[[ Records supplied, beginning ]]
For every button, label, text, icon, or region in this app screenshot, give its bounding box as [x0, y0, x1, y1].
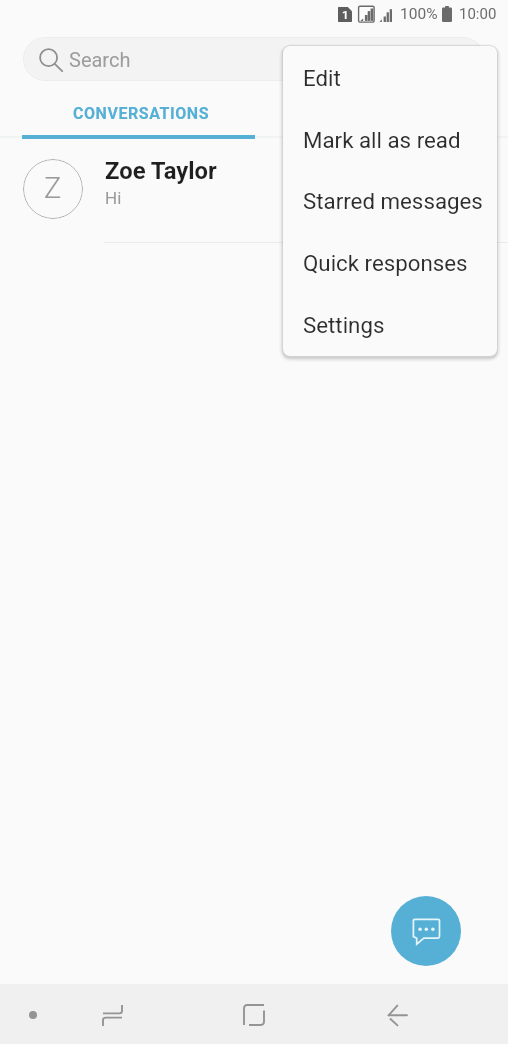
button[interactable]: Search [23, 37, 485, 81]
staticText: Search [69, 48, 131, 71]
staticText: Mark all as read [303, 127, 461, 153]
button[interactable]: Quick responses [283, 232, 497, 294]
staticText: 1 [342, 8, 349, 21]
staticText: Zoe Taylor [105, 157, 217, 185]
staticText: Quick responses [303, 250, 468, 276]
button[interactable]: Recent apps [88, 991, 136, 1039]
button[interactable]: Back [373, 991, 421, 1039]
staticText: Z [44, 171, 62, 205]
button[interactable]: New conversation [391, 896, 461, 966]
staticText: Starred messages [303, 188, 483, 214]
button[interactable]: CONVERSATIONS [22, 93, 255, 139]
staticText: Hi [105, 188, 122, 208]
button[interactable]: Settings [283, 294, 497, 356]
button[interactable]: Hide keyboard [12, 994, 54, 1036]
button[interactable]: Starred messages [283, 170, 497, 232]
button[interactable]: Mark all as read [283, 109, 497, 171]
staticText: CONVERSATIONS [73, 104, 210, 123]
staticText: 100% [400, 5, 438, 23]
staticText: Edit [303, 65, 341, 91]
button[interactable]: Home [230, 991, 278, 1039]
button[interactable]: Edit [283, 47, 497, 109]
staticText: Settings [303, 312, 385, 338]
staticText: 10:00 [459, 5, 497, 23]
button[interactable]: Z [0, 142, 508, 243]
[[ Records supplied, end ]]
### Your assignment:
If the word "Search" appears in a line above, copy that line.

### Your response:
button[interactable]: Search [23, 37, 485, 81]
staticText: Search [69, 48, 131, 71]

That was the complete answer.